Covid-19: Die zweite Impfung nicht vergessen

Die bundesweite Sieben-Tage-Inzidenz bei den Corona-Infektionen ist gestiegen. Sie liegt nach Angaben des Robert Koch-Instituts jetzt bei 84,3. Am Vortag betrug der Wert 83,1, eine Woche zuvor 75,8. Impfen ist wichtig, findet der Präsident der Bundesapothekerkammer Thomas Benkert und erklärt in der "Neue Apotheken Illustrierte", warum wir hier nicht nachlassen dürfen.

NAI: Herr Benkert, warum ist es so wichtig, sich gegen das Covid-19 auslösende Coronavirus impfen zu lassen?
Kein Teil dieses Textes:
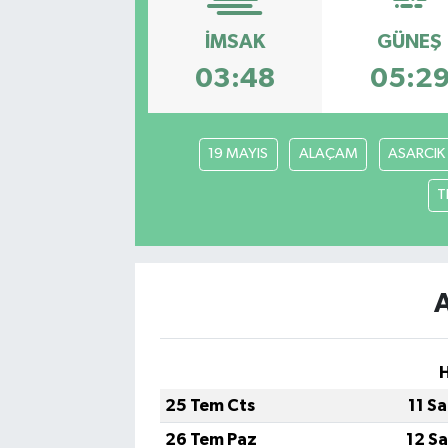
SPOR
İMSAK
GÜNEŞ
03:48
05:2
EKONOMİ
TEKNOLOJİ
19 MAYIS
ALAÇAM
ASARCIK
YAŞAM
T
YEMEK
A
25 Tem Cts
11 S
26 Tem Paz
12 S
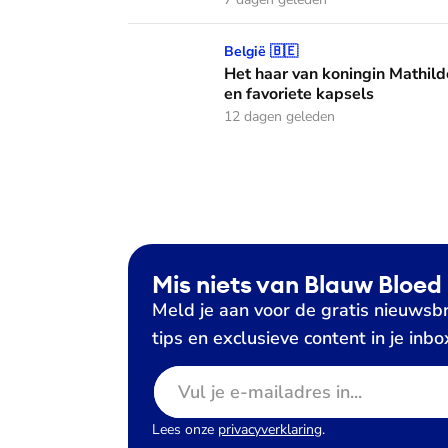
Het haar van koningin Mathilde: alles over h
België 🇧🇪
Het haar van koningin Mathild
en favoriete kapsels
12 dagen geleden
Mis niets van Blauw Bloed
Meld je aan voor de gratis nieuwsbr
tips en exclusieve content in je inbo
E-mailadres
Lees onze
privacyverklaring
.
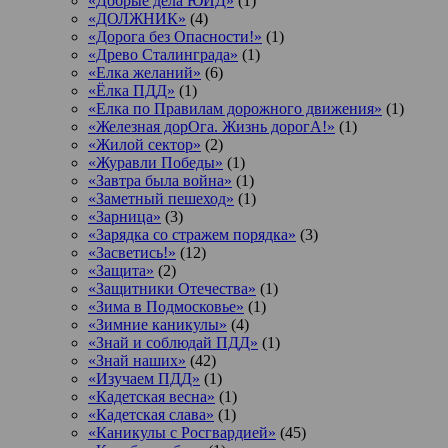
«Добрые дела ЮИД»
(1)
«ДОЛЖНИК»
(4)
«Дорога без Опасности!»
(1)
«Древо Сталинграда»
(1)
«Елка желаний»
(6)
«Ёлка ПДД»
(1)
«Елка по Правилам дорожного движения»
(1)
«Железная дорОга. Жизнь дорогА!»
(1)
«Жилой сектор»
(2)
«Журавли Победы»
(1)
«Завтра была война»
(1)
«Заметный пешеход»
(1)
«Зарница»
(3)
«Зарядка со стражем порядка»
(3)
«Засветись!»
(12)
«Защита»
(2)
«Защитники Отечества»
(1)
«Зима в Подмосковье»
(1)
«Зимние каникулы»
(4)
«Знай и соблюдай ПДД»
(1)
«Знай наших»
(42)
«Изучаем ПДД»
(1)
«Кадетская весна»
(1)
«Кадетская слава»
(1)
«Каникулы с Росгвардией»
(45)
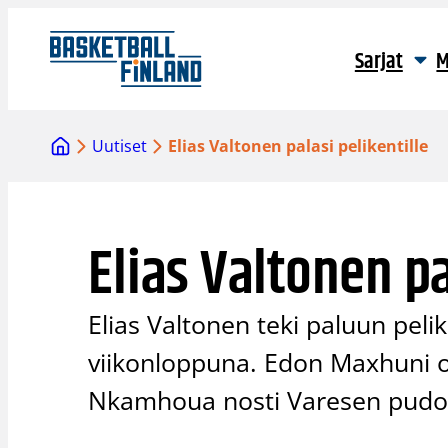
Siirry
sisältöön
Sarjat
M
Uutiset
Elias Valtonen palasi pelikentille
Elias Valtonen pa
Elias Valtonen teki paluun peli
viikonloppuna. Edon Maxhuni ol
Nkamhoua nosti Varesen pudotus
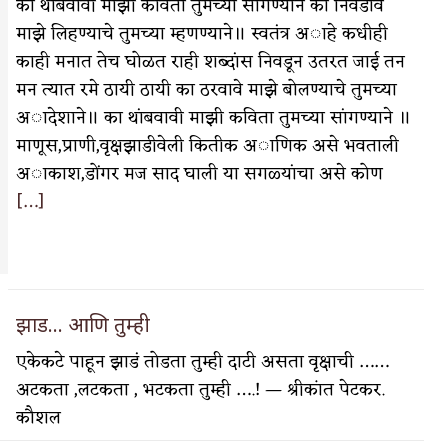
का थांबवावी माझी कविता तुमच्या सांगण्याने का निवडावे
माझे लिहण्याचे तुमच्या म्हणण्याने॥ स्वतंत्र अाहे कधीही
काही मनात तेच घोळत राही शब्दांस निवडून उतरत जाई तन
मन त्यात रमे ठायी ठायी का ठरवावे माझे बोलण्याचे तुमच्या
अादेशाने॥ का थांबवावी माझी कविता तुमच्या सांगण्याने ॥
वात्रटिका
माणूस,प्राणी,वृक्षझाडीवेली कितीक अाणिक असे भवताली
टिका
अाकाश,डोंगर मज साद घाली या सगळ्यांचा असे कोण
[…]
झाड… आणि तुम्ही
 जोशी
युवा-विश्व
एकेकटे पाहून झाडं तोडता तुम्ही दाटी असता वृक्षाची ……
आरोग्य
अटकता ,लटकता , भटकता तुम्ही ….! — श्रीकांत पेटकर.
विशेष
कौशल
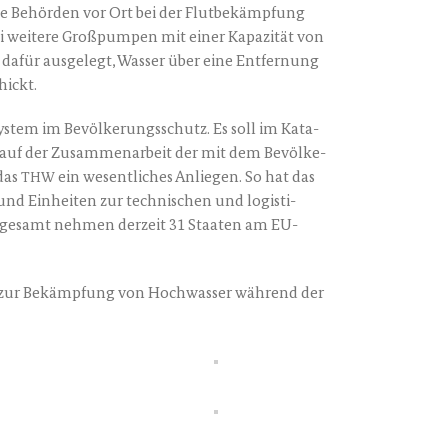
ie Behör­den vor Ort bei der Flut­be­kämp­fung
i wei­te­re Groß­pum­pen mit einer Kapa­zi­tät von
dafür aus­ge­legt, Was­ser über eine Ent­fer­nung
hickt.
­sys­tem im Bevöl­ke­rungs­schutz. Es soll im Kata­
t auf der Zusam­men­ar­beit der mit dem Bevöl­ke­
 das
ein wesent­li­ches Anlie­gen. So hat das
THW
 und Ein­hei­ten zur tech­ni­schen und logis­ti­
Ins­ge­samt neh­men der­zeit 31 Staa­ten am EU-
 zur Bekämp­fung von Hoch­was­ser wäh­rend der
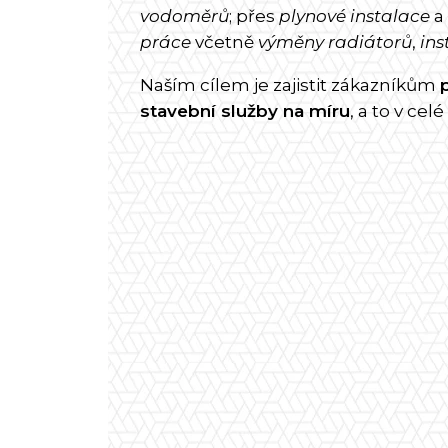
vodoměrů
; přes
plynové instalace
a
práce
včetně
výměny radiátorů
,
ins
Naším cílem je zajistit zákazníkům
stavební služby na míru
, a to v celé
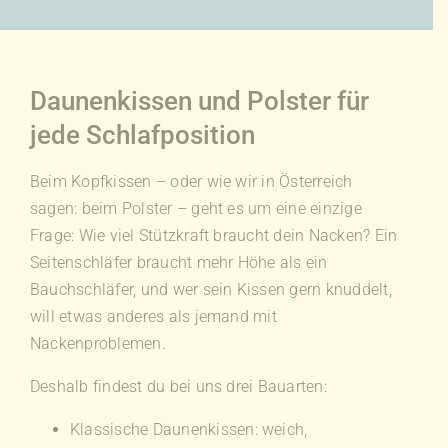
Daunenkissen und Polster für
jede Schlafposition
Beim Kopfkissen – oder wie wir in Österreich
sagen: beim Polster – geht es um eine einzige
Frage: Wie viel Stützkraft braucht dein Nacken? Ein
Seitenschläfer braucht mehr Höhe als ein
Bauchschläfer, und wer sein Kissen gern knuddelt,
will etwas anderes als jemand mit
Nackenproblemen.
Deshalb findest du bei uns drei Bauarten:
Klassische Daunenkissen: weich,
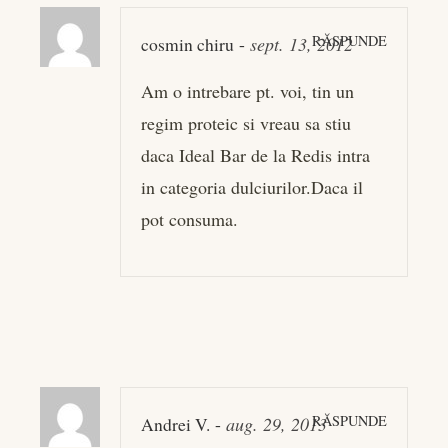
RĂSPUNDE
cosmin chiru
-
sept. 13, 2012
Am o intrebare pt. voi, tin un
regim proteic si vreau sa stiu
daca Ideal Bar de la Redis intra
in categoria dulciurilor.Daca il
pot consuma.
RĂSPUNDE
Andrei V.
-
aug. 29, 2013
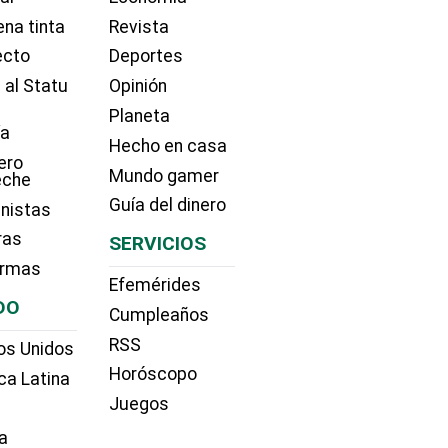
na tinta
Revista
ecto
Deportes
 al Statu
Opinión
Planeta
ía
Hecho en casa
ero
Mundo gamer
eche
Guía del dinero
nistas
ras
SERVICIOS
irmas
Efemérides
DO
Cumpleaños
RSS
os Unidos
Horóscopo
ca Latina
Juegos
a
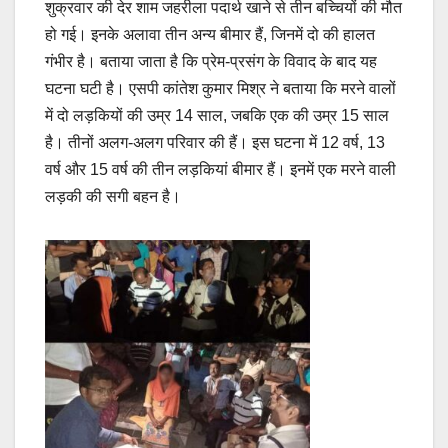
शुक्रवार की देर शाम जहरीला पदार्थ खाने से तीन बच्चियों की मौत
हो गई। इनके अलावा तीन अन्य बीमार हैं, जिनमें दो की हालत
गंभीर है। बताया जाता है कि प्रेम-प्रसंग के विवाद के बाद यह
घटना घटी है। एसपी कांतेश कुमार मिश्र ने बताया कि मरने वालों
में दो लड़कियों की उम्र 14 साल, जबकि एक की उम्र 15 साल
है। तीनों अलग-अलग परिवार की हैं। इस घटना में 12 वर्ष, 13
वर्ष और 15 वर्ष की तीन लड़कियां बीमार हैं। इनमें एक मरने वाली
लड़की की सगी बहन है।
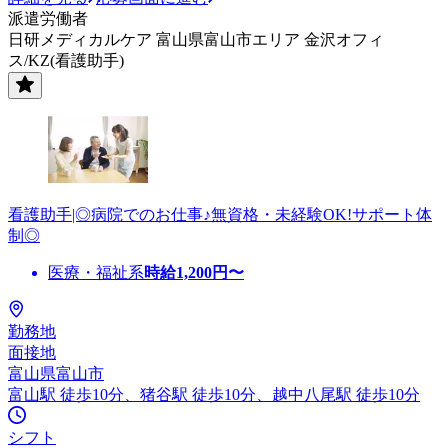
派遣労働者
日研メディカルケア 富山県富山市エリア 金沢オフィ
ス/KZ(看護助手)
看護助手|◎病院でのお仕事♪無資格・未経験OK!サポート体
制◎
医療・福祉系
時給
1,200
円〜
勤務地
面接地
富山県富山市
富山駅 徒歩10分、猪谷駅 徒歩10分、越中八尾駅 徒歩10分
シフト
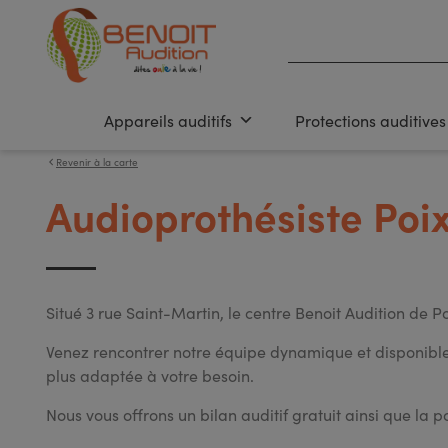
Appareils auditifs
Protections auditives
Revenir à la carte
Audioprothésiste Poi
Situé 3 rue Saint-Martin, le centre Benoit Audition de 
Venez rencontrer notre équipe dynamique et disponible q
plus adaptée à votre besoin.
Nous vous offrons un bilan auditif gratuit ainsi que la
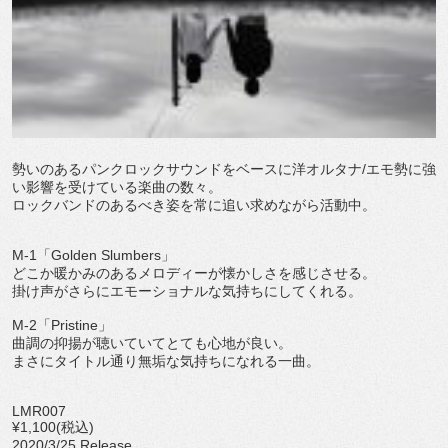
勢いのあるパンクロックサウンドをベースに洋オルタナ/エモ勢に強
い影響を受けている楽曲の数々。
ロックバンドのあるべき姿を常に追い求めながら活動中。
M-1「Golden Slumbers」
どこか暖かみのあるメロディーが懐かしさを感じさせる。
掛け声がさらにエモーショナルな気持ちにしてくれる。
M-2「Pristine」
曲調の抑揚が聴いていてとても心地が良い。
まさにタイトル通り無垢な気持ちになれる一曲。
LMR007
¥1,100(税込)
2020/3/25 Release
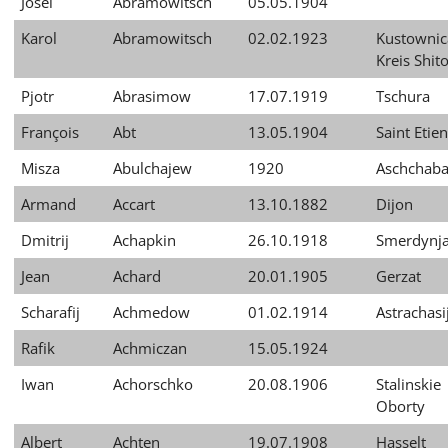
Josel
Abramowitsch
05.05.1904
Karol
Abramowitsch
02.02.1923
Kustownic
Kreis Shit
Pjotr
Abrasimow
17.07.1919
Tschura
François
Abt
13.05.1904
Saint Etie
Misza
Abulchajew
1920
Aschchab
Armand
Accart
13.10.1882
Dijon
Dmitrij
Achapkin
26.10.1918
Smerdynj
Jean
Achard
20.01.1905
Gerzat
Scharafij
Achmedow
01.02.1914
Astrachasi
Rafik
Achmiczan
15.05.1924
Iwan
Achorschko
20.08.1906
Stalinskie
Oborty
Albert
Achten
19.07.1908
Hasselt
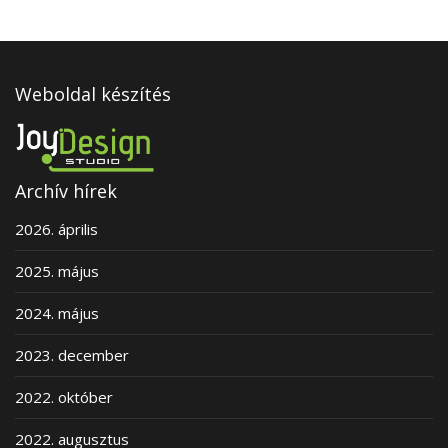
Weboldal készítés
Archív hírek
2026. április
2025. május
2024. május
2023. december
2022. október
2022. augusztus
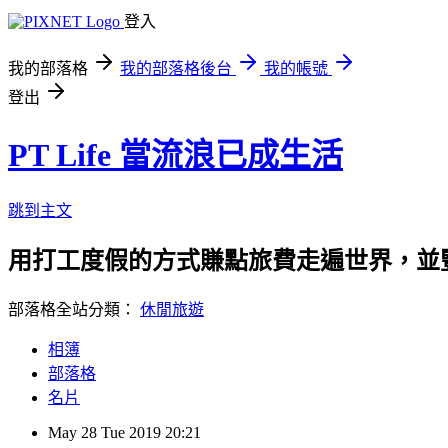
登入
我的部落格
我的部落格後台
我的帳號
登出
PT Life 當流浪已成生活
跳到主文
用打工度假的方式賺點旅費走遍世界，並
部落格全站分類：
休閒旅遊
相簿
部落格
名片
May
28
Tue
2019
20:21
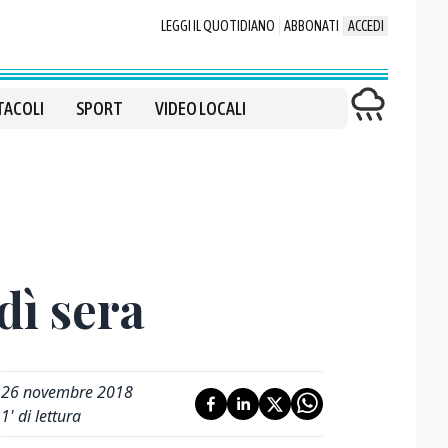
LEGGI IL QUOTIDIANO
ABBONATI
ACCEDI
TACOLI
SPORT
VIDEO LOCALI
dì sera
26 novembre 2018
1
' di lettura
Benkert: Durch eine Impfung schützt man sich nicht nur selbst, sondern auch sein persönliches Umfeld. Wir brauchen unbedingt die sogenannte Herdenimmunität. Um sie zu erreichen, benötigt man eine Durchimpfungsrate von etwa 85 Prozent der Bevölkerung. Weil bestimmte Patientengruppen sich aus gesundheitlichen Gründen nicht impfen lassen können, ist es umso wichtiger, dass alle anderen es tun. Jeder einzelne trägt also eine Verantwortung auch gegenüber anderen Menschen in der Gesellschaft.

NAI: Warum erscheinen viele nicht zu den vereinbarten Impfterminen?

Benkert: Viele, die sich impfen lassen wollten, sind anfangs mehrgleisig gefahren. Sie haben sich im Impfzentrum angemeldet und später auch beim Hausarzt. Nachdem sie geimpft worden waren, haben sie wahrscheinlich vergessen, den anderen Termin abzusagen. Darüber hinaus spielt es auch eine Rolle, dass die Inzidenz in der wärmeren Jahreszeit relativ niedrig ist. Manch einer denkt sich vielleicht auch, dass die Pandemie im Griff ist und eine Impfung nicht mehr nötig wäre. Dies ist möglicherweise auch der Grund dafür, dass manch einer meint, auf die zweite Impfdosis verzichten zu können. Diese ist aber für den kompletten Impfschutz entscheidend – besonders gegen die hochansteckende Delta-Variante.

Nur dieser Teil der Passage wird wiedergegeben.